From Bugzilla Helper: User-Agent: Mozilla/4.76 [en] (X11; U; Linux 2.2.17-14 i686) the getty and uugetty executables both segfault with no debugging data if they are given a 'speed' label command line option which does not exist in the /etc/gettydefs. Reproducible: Always Steps to Reproduce: 1. make sure no "DT115200" entry exists in your /etc/gettydefs 2. either run getty from the /etc/inittab with an entry like this: S1:2345:respawn:/sbin/getty ttyS1 DT115200 vt520 or from the command line like this: % /sbin/getty ttyS1 DT115200 vt520 Actual Results: when run either from inittab or from command line, the system log (/var/log/messages) will show an entry like this: <date> <hostname> getty[<pid>]: Segmentation fault when run from the inittab of course, it will produce several entries like the above (not just one, as with command line execution), and then INIT will shut it down for 5 minutes. then it will respawn and you'll see the same errors again. INIT's respawning notices will appear on the system console on the stderr. Expected Results: when program cannot find supplied speed entry in the /etc/gettydefs, it should a) check whether the supplied speed entry exists in the /etc/gettydefs, b) log an error to the system log saying something like: <date> <hostname> getty[<pid>] cannot find speed label: "DT115200" does not exist in /etc/gettydefs c) exit gracefully. (without the above, i spent a whole day debugging this problem). 1) also, in packing the rpm (getty_ps-2.0.7j-12.i386.rpm), you have omitted the author's original source site from your rpm info (rpm -q -i getty_ps). also, you have omitted the author's .lsm file from your distribution. this means it was impossible for me to locate the source (for additional info/hints/etc) through your .rpm itself. it took quite a while for me to locate it (and i didn't want to download and unpack your .src.rpm, and many people might not even know about these) 2) i am also sending the the author, Kris Gleason, a more detailed email message describing the problem and some additional info, including performance when run from his supplied pre-compiled binary, etc. 3) problem originally surfaced when we moved a vt520 terminal from one linux box to the other and didn't *also* copy the special /etc/gettydefs entry (DT115200) we use for that terminal.

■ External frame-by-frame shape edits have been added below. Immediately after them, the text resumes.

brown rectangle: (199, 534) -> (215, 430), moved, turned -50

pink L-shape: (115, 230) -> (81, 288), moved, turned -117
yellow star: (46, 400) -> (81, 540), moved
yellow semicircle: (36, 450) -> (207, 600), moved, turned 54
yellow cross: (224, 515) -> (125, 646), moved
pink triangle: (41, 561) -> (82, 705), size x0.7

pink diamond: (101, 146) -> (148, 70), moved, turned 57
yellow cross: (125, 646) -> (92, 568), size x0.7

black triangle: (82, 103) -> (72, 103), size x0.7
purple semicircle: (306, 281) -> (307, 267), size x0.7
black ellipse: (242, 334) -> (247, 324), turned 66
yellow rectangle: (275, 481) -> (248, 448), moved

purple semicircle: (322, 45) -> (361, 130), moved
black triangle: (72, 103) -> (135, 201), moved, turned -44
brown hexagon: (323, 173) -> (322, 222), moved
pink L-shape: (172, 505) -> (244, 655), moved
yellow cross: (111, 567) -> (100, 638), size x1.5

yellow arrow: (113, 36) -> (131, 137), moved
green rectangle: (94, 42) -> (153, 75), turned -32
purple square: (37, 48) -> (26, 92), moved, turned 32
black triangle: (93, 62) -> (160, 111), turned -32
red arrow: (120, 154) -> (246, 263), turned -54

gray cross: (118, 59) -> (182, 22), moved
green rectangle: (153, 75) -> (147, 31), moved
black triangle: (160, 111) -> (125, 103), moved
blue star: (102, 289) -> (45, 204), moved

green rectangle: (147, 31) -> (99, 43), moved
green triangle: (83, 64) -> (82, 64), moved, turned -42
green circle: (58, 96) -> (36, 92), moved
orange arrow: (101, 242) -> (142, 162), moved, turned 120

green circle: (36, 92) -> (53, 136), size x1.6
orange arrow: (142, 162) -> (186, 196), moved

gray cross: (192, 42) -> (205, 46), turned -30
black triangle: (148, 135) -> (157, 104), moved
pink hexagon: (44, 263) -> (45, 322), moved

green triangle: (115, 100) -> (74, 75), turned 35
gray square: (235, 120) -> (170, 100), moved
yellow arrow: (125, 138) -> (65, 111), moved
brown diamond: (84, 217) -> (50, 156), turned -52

getty_ps is passing some rather silly flags to the compiler. Will be fixed in the next getty_ps build, but it may be a real compiler bug. Jakub: it segfaults when trying to syslog the error (table.c:272) when compiled with -fomit-frame-pointer.
Smells like a gcc bug, but it looks like it is present in all of egcs 1.1.2, gcc-2.95.2, gcc-2.96-RH and gcc-3.1 CVS. Will try to reduce it even more than I have done already and try to fix it.
This is not gcc bug, table.c is doing horrible things like writing before start of a buffer or not terminating a buffer after strncpy: --- getty_ps/table.c.jj Tue Feb 27 12:45:37 2001 +++ getty_ps/table.c Tue Feb 27 18:40:00 2001 @@ -78,9 +78,11 @@ int mode; } /* get the first (label) field */ - (void) strncpy(buf_id, buf, MAXID); - if ((p = strtok(buf_id, "# \t")) != (char *) NULL) - *(--p) = '\0'; + p = buf + strspn (buf, "# \t"); + (void) strncpy(buf_id, p, MAXID); + buf_id[MAXID] = '\0'; + if ((p = strpbrk (buf_id, "# \t")) != NULL) + *p = '\0'; /* if Check is set, parse all entries; * otherwise, parse only a matching entry */ (I've sent this in email as well, because this one will have whitespace mangled).
This was fixed; the fixed package should have been in rawhide.